The linear pH limitation approach yields a Michaelis constant of $K_{\text{m}}\approx \mathrm{390}\mathrm{\mu }\mathrm{mol}{\mathrm{L}}^{-\mathrm{1}}$. This constant is higher than the O₂ concentration in atmospheric equilibrium ($\approx \mathrm{280}\mathrm{\mu }\mathrm{mol}{\mathrm{L}}^{-\mathrm{1}}$), which implies an oxygen deficit at atmospheric conditions that does not exist (Vaquer-Sunyer and Duarte, 2008). However, though the derived K_m value for this linear pH limitation is unrealistically high, this does not necessarily negate the linear pH approach. High parameter interdependence between K_m and R_max complicate the computation of these decomposition parameters (Sect. D1). To disentangle the impact of the intercorrelated parameters, additional least-squares optimizations at fixed K_m values ranging from 1 to 40 µmol L⁻¹ (Fenoll et al., 2002) were performed (Sect. D2). These optimizations result in maximum decomposition rates of R_max = (1.4–2.4) $\mathrm{\mu }\mathrm{mol}{\mathrm{mol}}^{-\mathrm{1}}{\mathrm{s}}^{-\mathrm{1}}$ and O₂ consumption factors of $b=(\mathrm{102}-\mathrm{109})\mathit{\%}$ and therewith do not agree with literature values of these parameters ($R_{\text{max}}\mathit{⩾}\mathrm{3}\mathrm{\mu }\mathrm{mol}{\mathrm{mol}}^{-\mathrm{1}}{\mathrm{s}}^{-\mathrm{1}}$ and b≈80 %; Sinsabaugh et al., 2008; Rixen et al., 2008).

The exponential pH limitation approach yields a Michaelis constant of $K_{\text{m}}\approx \mathrm{6}\mathrm{\mu }\mathrm{mol}{\mathrm{L}}^{-\mathrm{1}}$. This value is in good agreement with the literature data of 1 to 40 µmol L⁻¹ (Fenoll et al., 2002). Its large uncertainty (>400 %, Table 5) is mainly caused by relatively high concentrations of O₂ in the rivers. Due to exchange with atmospheric O₂, the concentrations in all rivers exceed the median O₂ threshold to lethal hypoxic conditions of 50 µmol L⁻¹ (Vaquer-Sunyer and Duarte, 2008). Thus, the O₂ limitation in peat-draining rivers is relatively small (between 3 % and 10 %, Table A4). Consequentially a majority of the decomposition limitation is caused by the low pH in peat-draining rivers that we found to limit the decomposition rates in rivers of high peat coverage (low pH) by up to 85 % (Table A4).

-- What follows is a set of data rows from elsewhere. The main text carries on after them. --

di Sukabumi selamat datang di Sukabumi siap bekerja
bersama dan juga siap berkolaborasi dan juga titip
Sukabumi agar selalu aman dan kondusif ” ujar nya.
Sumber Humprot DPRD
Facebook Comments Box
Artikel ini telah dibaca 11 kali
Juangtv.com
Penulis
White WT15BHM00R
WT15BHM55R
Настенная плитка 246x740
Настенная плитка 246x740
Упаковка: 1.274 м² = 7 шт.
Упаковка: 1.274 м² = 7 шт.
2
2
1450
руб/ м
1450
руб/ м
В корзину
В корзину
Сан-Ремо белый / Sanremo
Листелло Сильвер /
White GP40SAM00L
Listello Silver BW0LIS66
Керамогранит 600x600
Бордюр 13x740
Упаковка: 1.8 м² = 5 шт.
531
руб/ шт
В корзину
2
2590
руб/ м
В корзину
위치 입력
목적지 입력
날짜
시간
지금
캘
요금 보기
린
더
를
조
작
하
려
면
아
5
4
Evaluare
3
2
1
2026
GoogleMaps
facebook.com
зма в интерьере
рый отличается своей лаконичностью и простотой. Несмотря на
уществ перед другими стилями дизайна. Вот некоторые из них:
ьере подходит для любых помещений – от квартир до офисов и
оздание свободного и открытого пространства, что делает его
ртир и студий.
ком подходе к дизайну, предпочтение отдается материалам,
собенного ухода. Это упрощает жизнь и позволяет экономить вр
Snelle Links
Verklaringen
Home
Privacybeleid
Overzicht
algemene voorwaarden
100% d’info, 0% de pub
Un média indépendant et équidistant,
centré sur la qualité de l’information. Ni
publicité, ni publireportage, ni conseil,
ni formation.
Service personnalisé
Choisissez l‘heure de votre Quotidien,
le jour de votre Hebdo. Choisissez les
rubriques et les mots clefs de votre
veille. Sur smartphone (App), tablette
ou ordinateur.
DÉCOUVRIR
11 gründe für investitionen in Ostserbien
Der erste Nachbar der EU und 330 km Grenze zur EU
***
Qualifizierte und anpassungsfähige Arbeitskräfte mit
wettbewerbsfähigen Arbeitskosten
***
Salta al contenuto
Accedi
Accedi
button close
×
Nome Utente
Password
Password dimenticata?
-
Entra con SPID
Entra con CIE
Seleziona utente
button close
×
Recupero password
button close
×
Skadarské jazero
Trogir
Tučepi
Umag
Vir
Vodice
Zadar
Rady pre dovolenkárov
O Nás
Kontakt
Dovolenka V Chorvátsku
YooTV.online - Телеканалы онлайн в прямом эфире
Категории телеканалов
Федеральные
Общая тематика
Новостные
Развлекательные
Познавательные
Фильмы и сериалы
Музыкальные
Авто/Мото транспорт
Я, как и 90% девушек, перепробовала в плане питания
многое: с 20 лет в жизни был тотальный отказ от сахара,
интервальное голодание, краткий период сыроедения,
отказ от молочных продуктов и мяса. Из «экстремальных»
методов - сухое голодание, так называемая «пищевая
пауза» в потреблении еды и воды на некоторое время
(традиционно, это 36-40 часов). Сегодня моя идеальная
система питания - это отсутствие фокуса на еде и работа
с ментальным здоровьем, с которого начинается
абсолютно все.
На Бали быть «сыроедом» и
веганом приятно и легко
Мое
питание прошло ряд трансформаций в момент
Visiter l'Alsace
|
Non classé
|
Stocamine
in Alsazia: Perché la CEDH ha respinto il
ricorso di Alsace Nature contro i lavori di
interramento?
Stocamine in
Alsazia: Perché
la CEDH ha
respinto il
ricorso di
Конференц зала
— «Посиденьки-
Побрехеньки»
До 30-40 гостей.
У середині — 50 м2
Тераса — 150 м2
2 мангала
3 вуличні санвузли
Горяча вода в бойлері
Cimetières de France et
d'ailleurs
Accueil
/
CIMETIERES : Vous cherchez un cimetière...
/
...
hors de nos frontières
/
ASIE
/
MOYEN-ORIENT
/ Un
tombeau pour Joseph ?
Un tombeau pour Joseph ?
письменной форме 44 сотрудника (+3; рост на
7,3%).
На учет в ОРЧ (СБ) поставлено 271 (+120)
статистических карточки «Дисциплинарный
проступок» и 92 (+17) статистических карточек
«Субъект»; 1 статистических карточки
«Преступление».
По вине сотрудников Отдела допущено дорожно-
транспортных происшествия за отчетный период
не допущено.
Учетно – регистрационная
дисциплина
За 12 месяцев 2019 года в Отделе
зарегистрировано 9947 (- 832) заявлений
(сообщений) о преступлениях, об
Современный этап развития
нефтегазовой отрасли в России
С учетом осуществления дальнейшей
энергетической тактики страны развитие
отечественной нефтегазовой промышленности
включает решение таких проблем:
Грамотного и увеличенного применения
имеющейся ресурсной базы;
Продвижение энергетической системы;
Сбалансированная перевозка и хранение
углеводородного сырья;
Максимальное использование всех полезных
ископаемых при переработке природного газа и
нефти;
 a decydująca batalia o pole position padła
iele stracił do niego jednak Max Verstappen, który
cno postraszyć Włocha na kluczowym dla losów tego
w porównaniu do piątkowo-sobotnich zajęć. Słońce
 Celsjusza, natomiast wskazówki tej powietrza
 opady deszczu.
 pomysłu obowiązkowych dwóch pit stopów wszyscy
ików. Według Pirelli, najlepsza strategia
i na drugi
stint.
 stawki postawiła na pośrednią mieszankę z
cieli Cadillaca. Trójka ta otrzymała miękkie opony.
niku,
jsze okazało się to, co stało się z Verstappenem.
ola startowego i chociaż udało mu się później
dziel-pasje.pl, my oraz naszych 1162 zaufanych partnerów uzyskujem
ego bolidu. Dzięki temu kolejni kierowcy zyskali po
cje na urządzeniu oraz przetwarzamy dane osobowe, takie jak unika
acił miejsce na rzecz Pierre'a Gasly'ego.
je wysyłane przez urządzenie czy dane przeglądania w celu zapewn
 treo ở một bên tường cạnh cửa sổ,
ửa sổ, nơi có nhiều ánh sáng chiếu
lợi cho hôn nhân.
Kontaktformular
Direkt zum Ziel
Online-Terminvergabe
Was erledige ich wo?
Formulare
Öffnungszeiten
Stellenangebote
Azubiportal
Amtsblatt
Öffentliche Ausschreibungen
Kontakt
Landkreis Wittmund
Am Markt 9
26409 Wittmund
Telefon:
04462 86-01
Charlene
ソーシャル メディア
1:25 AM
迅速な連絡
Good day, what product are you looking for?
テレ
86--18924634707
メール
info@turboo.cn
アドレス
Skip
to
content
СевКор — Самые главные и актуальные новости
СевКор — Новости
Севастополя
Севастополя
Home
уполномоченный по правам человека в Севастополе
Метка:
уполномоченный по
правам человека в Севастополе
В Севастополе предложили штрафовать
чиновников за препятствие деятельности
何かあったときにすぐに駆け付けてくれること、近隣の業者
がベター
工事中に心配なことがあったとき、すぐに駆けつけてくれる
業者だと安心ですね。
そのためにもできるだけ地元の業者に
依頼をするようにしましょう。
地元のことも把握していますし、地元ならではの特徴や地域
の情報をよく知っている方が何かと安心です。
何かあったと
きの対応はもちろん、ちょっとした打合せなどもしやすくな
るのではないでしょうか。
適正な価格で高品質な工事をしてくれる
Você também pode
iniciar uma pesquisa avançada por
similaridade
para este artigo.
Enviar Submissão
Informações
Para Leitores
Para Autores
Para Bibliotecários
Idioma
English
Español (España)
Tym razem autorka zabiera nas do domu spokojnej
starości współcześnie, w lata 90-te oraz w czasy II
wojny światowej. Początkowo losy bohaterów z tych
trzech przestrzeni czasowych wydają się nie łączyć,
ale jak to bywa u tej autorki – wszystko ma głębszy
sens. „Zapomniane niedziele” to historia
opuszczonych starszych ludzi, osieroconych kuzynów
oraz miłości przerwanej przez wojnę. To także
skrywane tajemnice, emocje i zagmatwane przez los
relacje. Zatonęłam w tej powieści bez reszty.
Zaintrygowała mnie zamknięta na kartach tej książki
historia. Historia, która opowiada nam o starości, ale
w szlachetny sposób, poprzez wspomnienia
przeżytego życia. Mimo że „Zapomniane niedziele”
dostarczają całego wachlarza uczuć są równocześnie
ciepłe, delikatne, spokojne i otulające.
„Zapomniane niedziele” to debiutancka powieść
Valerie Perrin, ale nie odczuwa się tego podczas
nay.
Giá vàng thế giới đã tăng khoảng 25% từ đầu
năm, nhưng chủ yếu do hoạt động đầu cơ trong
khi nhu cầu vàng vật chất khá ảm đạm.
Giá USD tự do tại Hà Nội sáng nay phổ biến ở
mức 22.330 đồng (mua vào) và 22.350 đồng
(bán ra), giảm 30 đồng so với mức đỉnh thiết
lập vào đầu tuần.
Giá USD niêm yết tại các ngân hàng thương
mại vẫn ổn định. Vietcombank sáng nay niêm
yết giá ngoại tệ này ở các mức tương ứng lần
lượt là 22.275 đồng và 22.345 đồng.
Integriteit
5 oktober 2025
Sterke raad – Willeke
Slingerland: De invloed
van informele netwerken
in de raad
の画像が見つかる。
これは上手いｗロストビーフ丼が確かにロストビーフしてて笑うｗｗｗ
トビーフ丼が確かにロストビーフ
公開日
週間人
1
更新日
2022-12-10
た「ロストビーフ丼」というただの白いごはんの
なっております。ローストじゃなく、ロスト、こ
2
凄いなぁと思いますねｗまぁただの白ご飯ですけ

4.2.2 Functional dependency of decomposition on pH

Our results indicate the exponential pH limitation of decomposition to be more realistic than the linear pH limitation. The exponential limitation better represents river CO₂, especially for high CO₂ concentrations which are most strongly affected by the pH limitation. The exponential limitation is additionally supported by the unrealistically high O₂ limitation resulting from the linear pH approach. The strong collinearity between decomposition parameters in the linear pH limitation approach complicates the interpretation of the parameters mentioned above. Additional calculations of the parameters R_max and b for fixed K_m disagree with literature data and thus further disprove the linear approach (Sect. D2).

The exponential pH coefficient results in $\mathit{\lambda }=\mathrm{0.5}\pm \mathrm{0.1}$. Thus, in terms of H⁺ activity the correlation is given by ${\left\{{\text{H}}^{+}\right\}}^{\frac{\mathrm{0.5}}{\ln \left(\mathrm{10}\right)}}$, which roughly equals the fifth root of H⁺ activity. The derived limitation coefficient is similar to coefficients reported for high-latitude peat soils (λ=0.65 and λ=0.77) that were determined via laboratory measurements of phenol oxidase activity (Williams et al., 2000). The fact that the exponential inhibition by pH can be found in those high-latitude peat soils, as well as in tropical peat-draining rivers, suggests that the investigated correlations and processes are also relevant in other regions and that soil pH and water pH are important regulators of global carbon emissions.